- [Data to use]:

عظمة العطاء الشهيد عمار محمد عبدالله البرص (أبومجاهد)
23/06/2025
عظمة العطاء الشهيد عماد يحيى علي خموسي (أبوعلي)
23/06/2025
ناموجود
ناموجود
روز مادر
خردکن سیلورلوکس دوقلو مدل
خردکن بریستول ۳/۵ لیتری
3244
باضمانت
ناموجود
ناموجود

* * *

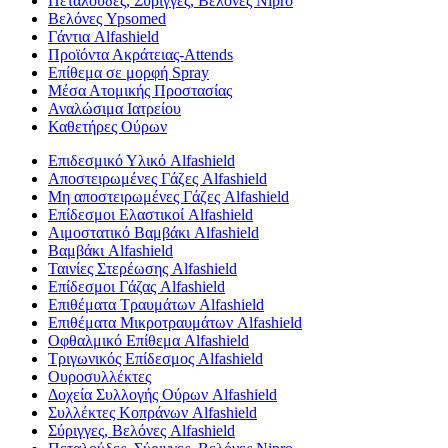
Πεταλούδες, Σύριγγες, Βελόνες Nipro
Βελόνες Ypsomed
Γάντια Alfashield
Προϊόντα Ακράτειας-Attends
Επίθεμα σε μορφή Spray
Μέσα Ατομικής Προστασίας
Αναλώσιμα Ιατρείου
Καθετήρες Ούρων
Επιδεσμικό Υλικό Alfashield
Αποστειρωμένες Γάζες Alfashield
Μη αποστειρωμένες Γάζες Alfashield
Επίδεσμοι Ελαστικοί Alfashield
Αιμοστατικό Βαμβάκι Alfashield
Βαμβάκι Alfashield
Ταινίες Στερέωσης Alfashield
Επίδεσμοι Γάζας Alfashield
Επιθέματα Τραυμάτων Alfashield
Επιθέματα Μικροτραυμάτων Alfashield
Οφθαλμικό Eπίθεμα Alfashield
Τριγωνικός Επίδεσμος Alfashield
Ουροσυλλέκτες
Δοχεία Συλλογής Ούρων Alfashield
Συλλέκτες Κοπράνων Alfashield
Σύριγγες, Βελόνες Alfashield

==

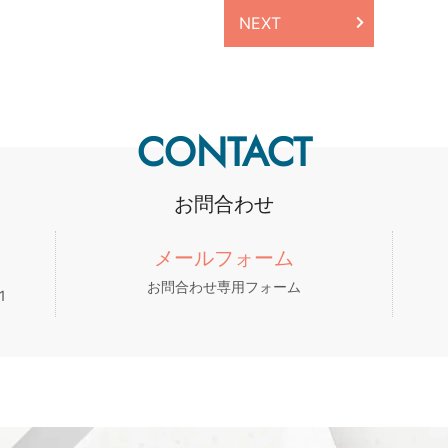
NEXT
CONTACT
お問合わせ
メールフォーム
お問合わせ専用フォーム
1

- [Exercise brief]: One stretch of the lines above is wanted, from the line that contains "Ταινίες Στερέωσης Alfashield" through the line that contains "Σύριγγες, Βελόνες Alfashield". Output it exactly.

- [The answer]:
Ταινίες Στερέωσης Alfashield
Επίδεσμοι Γάζας Alfashield
Επιθέματα Τραυμάτων Alfashield
Επιθέματα Μικροτραυμάτων Alfashield
Οφθαλμικό Eπίθεμα Alfashield
Τριγωνικός Επίδεσμος Alfashield
Ουροσυλλέκτες
Δοχεία Συλλογής Ούρων Alfashield
Συλλέκτες Κοπράνων Alfashield
Σύριγγες, Βελόνες Alfashield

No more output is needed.